Me acordé entonces de Darío. No del Rubén Darío de carne y hueso, príncipe de las letras castellanas, sino del otro, del Darío arquetípico. Del que es un niño de bronce con los ojos cegados por la pintura granate en el monumento al poeta en Santiago de Chile. Darío etéreo y herido, que es el mismo que estaba en Managua en una casa, recortado de una revista, para poner algo satinado –aunque más no sea la foto en sepia de Darío– en la pared sin revocar de Acahualinca. Caserío que esconde en su sonoridad náhuatl el barrio más pobre de Managua, al que le cantó en 1969 Leonel Rugama, con una voz todavía de gallo adolescente truncada por las balas de la represión. Me acordé de Darío dos mil años después de haber leído a Rugama, leyendo, ahora, el Cuaderno de las conjugaciones, de Jorge Arbeleche.
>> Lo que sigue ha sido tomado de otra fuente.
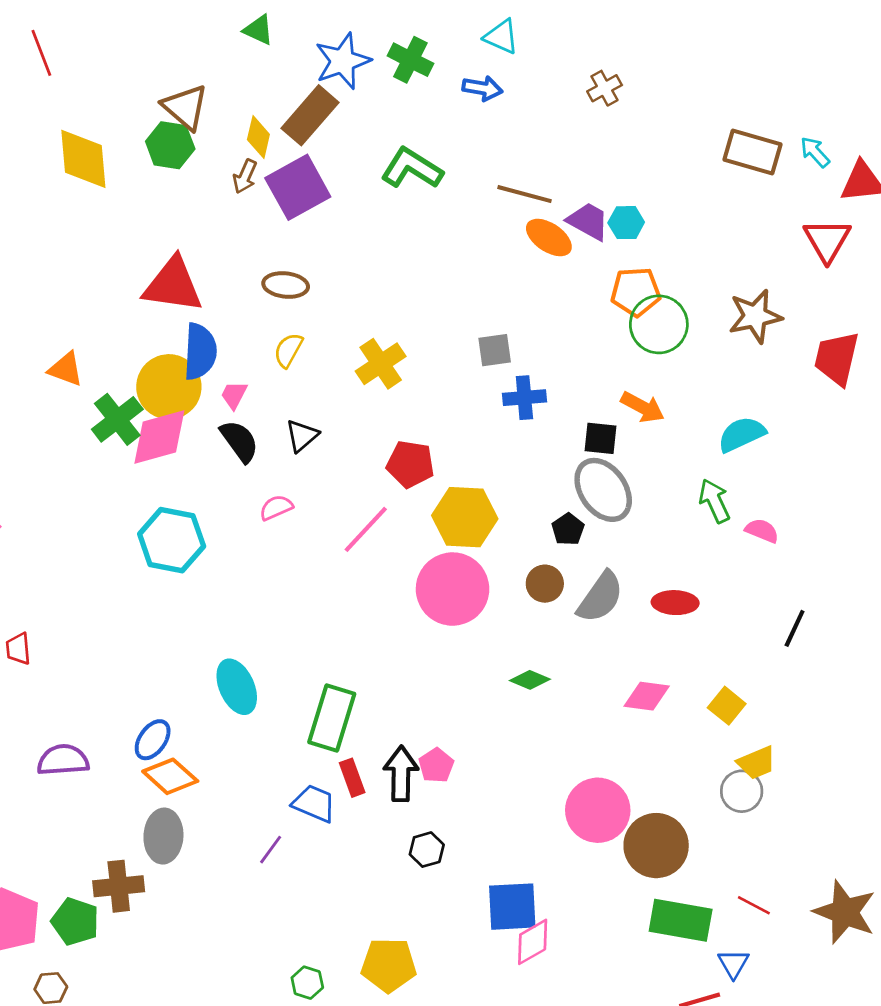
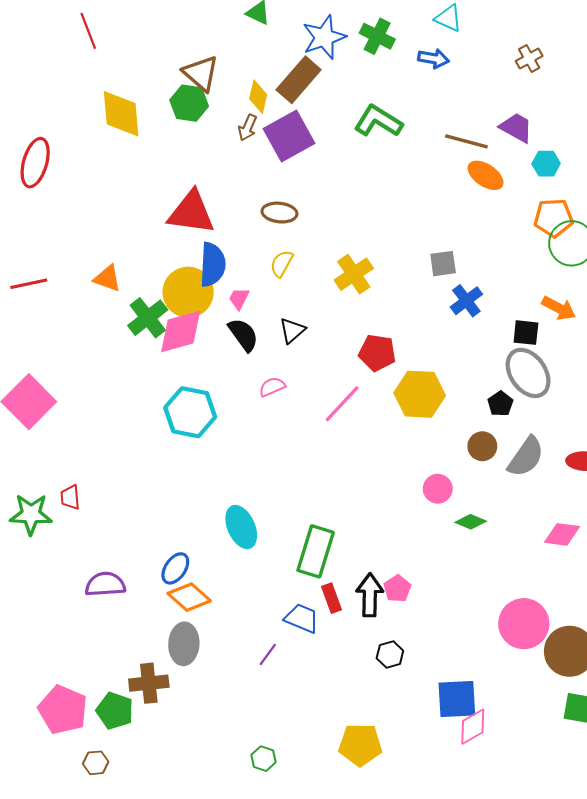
purple trapezoid: (588, 221) -> (516, 128), moved
blue cross: (524, 398) -> (466, 301), turned -32
pink circle: (453, 589) -> (438, 489), moved, size x0.5
green hexagon: (307, 983) -> (264, 759), moved

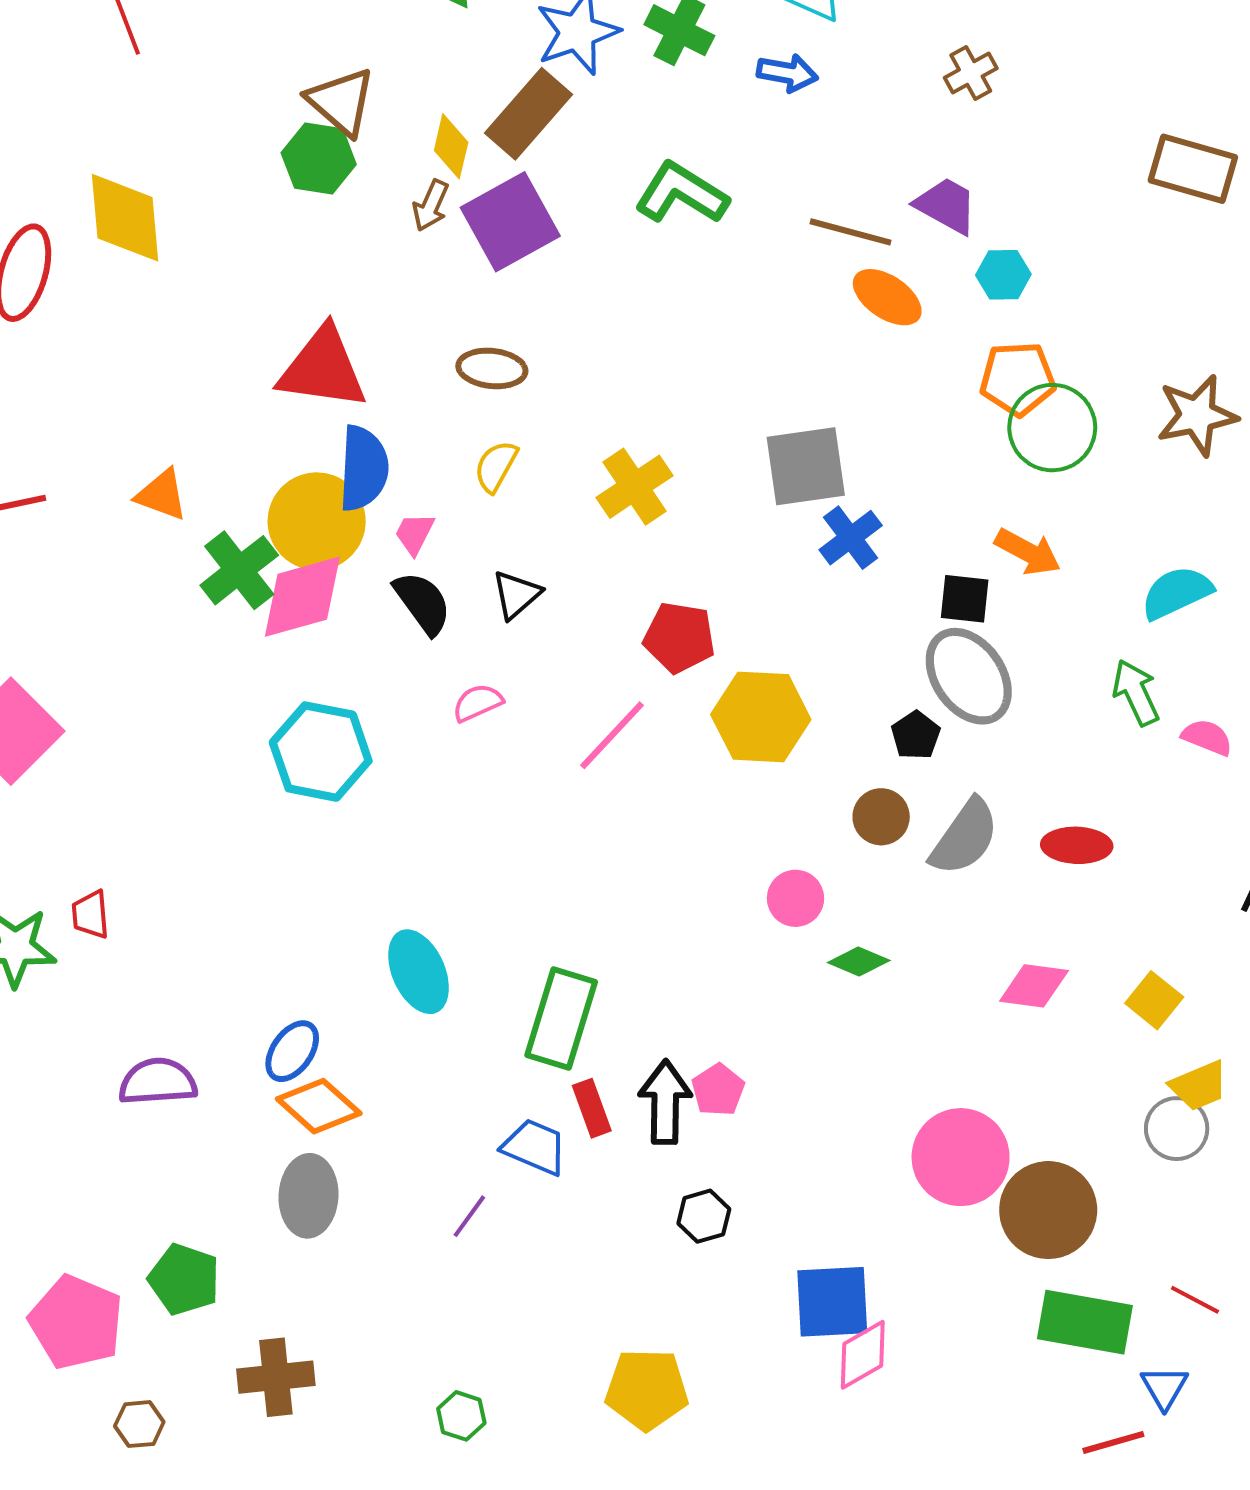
yellow diamond: (121, 114) -> (125, 218), moved
gray square: (443, 264) -> (806, 466), size x1.6
brown cross: (149, 683) -> (276, 1377), moved
green pentagon: (115, 711) -> (184, 1279), moved

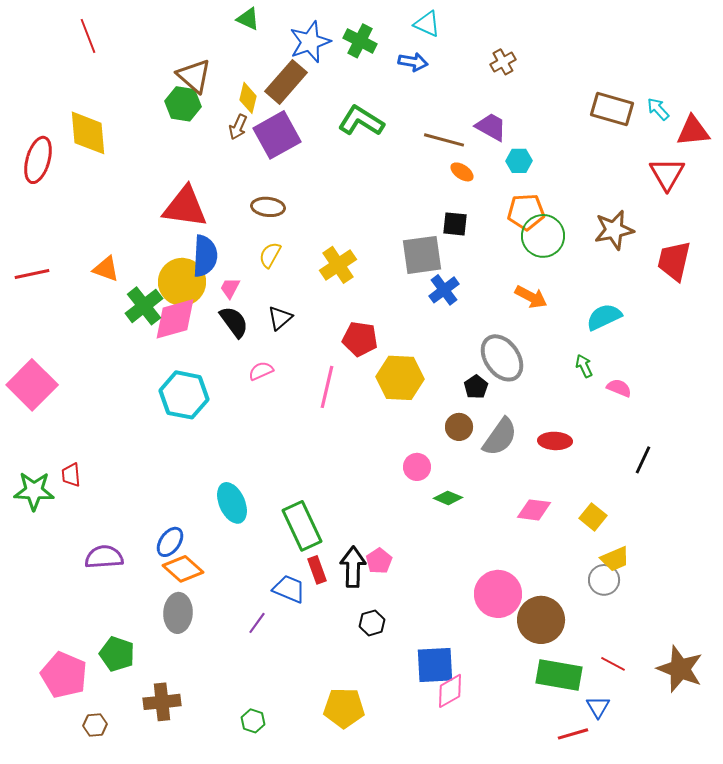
orange ellipse: (887, 297) -> (462, 172), size x0.7
black square: (965, 599) -> (455, 224), moved
green arrow: (1136, 692) -> (584, 366), size x0.7
pink line: (612, 735) -> (327, 387), turned -30
green rectangle: (561, 1019) -> (302, 526), turned -42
Decir que este libro de Arbeleche, ganador el año pasado del premio Bartolomé Hidalgo, es la obra mayor de uno de los autores más consecuentes de la literatura uruguaya de los últimos cincuenta años no es explicar por qué me acordé de Darío. Porque no se trata de una vecindad de calidad –no hay en esa clave vecino alguno de Darío– ni de estilo. En todo caso, las referencias y los parentescos son amplios: al igual que hace pensar en los españoles lorqueanos, Arbeleche hace pensar en las ciruelas de William Carlos Williams cuando pregunta, en “Conjugación de la sal”, por los tomates. Pensé en Darío porque cuando en su poema “Conjugación de la búsqueda” Arbeleche escribe “Gracia” yo leí, también con mayúsculas, Garza. Y, aunque puede haber cisne sin Darío, toda garza literaria es hija del bestiario dariano.

Pero si se acepta que leer Garza es leer Darío, quizá leí Garza porque dos páginas más atrás, en “Conjugación de las palabras”, había pensado en el cura sandinista. Y pensar en la potencia originaria del sandinismo es pensar en Darío, porque no hay poesía que si es buena sea reaccionaria (aunque los poetas lo sean, querido Ezra Pound). En ese poema, arte poética y confesión de oficio, escribe Arbeleche “alambrado” y escribe “colgadas”, y el cura sandinista –no Ernesto Cardenal, sino Gaspar García Laviana– había escrito, en uno de sus malos poemas, que ya no podía hacer más nada contra la injusticia, salvo colgar su carne de un alambrado de púas. Entonces el cura sandinista lo hizo. Es decir, se fue a la guerrilla y murió en una emboscada en un paraje llamado El Infierno.

Lo que ocurre con Cuaderno de las conjugaciones, lo que lo vuelve el gran libro de poesía que es, no es el Bartolomé Hidalgo ni el sobrio diseño de Gustavo Wojciechowski, sino esa cualidad de aguijonear al lector para que dispare asociaciones y actos fallidos en múltiples direcciones y después traerlo siempre de regreso, como con un arpón, al barco del poema que boga sin que el autor pierda nunca el timón del ballenero. Ocurre así porque Cuaderno de las conjugaciones es, en definitiva, carne de poeta colgada en el alambre de púas de este páramo asqueante que es el mundo.